The second phase is called feminist, it is a phase where women rebels against male authority and
intentionally challenges all male definitions and roles. On chapter ‘Born Bad’, Esperanza’s aunt,
Lupe, told her to “keep writing. It will keep you free,” (p61), and this is where she starts.
Esperanza had a crush on a boy named Sire, but when she walked pass him, she keeps her head
straight and thinks that “they (sire and his friends) didn’t scare me. They did but I wouldn’t let
them know” (p72), it can be interpreted that Esperanza starts to believe that women also have
their own power and will not let men degrade them by harassing or teasing them about the
beauty that they have. Esperanza keeps on holding to what she believes and said that she “had to
prove me (herself) I (she) wasn’t scared of nobody’s eyes, not even his.” These are the words
that show how Esperanza now will stand on her own two feet and won’t worry about gender
anymore.

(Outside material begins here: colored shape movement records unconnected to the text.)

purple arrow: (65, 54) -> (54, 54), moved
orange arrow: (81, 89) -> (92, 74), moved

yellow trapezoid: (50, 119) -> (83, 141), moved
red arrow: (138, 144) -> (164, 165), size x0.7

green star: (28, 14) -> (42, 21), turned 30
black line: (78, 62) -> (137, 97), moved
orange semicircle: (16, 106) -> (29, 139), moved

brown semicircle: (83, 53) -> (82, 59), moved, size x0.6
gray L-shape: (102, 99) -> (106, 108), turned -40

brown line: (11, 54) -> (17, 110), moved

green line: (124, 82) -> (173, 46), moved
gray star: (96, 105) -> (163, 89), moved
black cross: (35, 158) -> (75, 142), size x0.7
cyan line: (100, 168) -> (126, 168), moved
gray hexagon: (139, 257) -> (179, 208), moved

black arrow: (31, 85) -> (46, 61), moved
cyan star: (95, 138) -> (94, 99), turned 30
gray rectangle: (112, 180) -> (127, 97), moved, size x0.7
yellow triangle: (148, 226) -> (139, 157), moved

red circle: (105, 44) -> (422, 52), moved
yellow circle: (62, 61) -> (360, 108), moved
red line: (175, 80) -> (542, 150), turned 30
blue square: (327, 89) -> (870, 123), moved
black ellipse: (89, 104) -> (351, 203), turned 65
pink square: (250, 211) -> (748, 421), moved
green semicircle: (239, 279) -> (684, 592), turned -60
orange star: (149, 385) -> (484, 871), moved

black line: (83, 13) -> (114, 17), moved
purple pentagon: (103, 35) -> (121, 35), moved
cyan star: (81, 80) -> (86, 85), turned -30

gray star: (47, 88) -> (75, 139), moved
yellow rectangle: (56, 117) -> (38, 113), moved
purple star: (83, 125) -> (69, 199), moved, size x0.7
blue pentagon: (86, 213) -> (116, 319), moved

Esperanza also shows her wanting about being independence on chapter ‘Beautiful and
Cruel’. She said to her mom that she “decided not to grow up tame like the others who lay their
necks on the threshold waiting for the ball and chain.” (p88). The tame means a girl who is
obedient to her husband, only wait and do everything her husband told her to do at home.
Esperanza wants otherwise, she wants to experience her freedom by doing anything she wanted
to do and not be a prisoner because of a marriage. She thinks that women has their own power
and will not give it away.
The third phase, which is the last phase of women’s identity, is called female. It is a phase where
women is no longer concerned with male definitions or restrictions; defines her own voice and
values. On chapter ‘The Three Sisters’, Esperanza met the three old aunts at Lucy and Rachel’s
house. They told her to make a wish, and she did. Without telling what her wish was, one of
them can guess what she wish for, she told Esperanza that she will be able to leave (the Mango
Street) and have her own house. Not so long after that, on chapter ‘A House of My Own’,
Esperanza did found her own house. She described the house as hers, “not a man’s house. Not a
daddy’s house,” (p108). Meaning, she finally got what she has been dreaming of, a house of her
own, that let her have her own liberty, do anything she wants, and also not chained up with men.
It is a house that’s “clean as paper before the poem” (p108).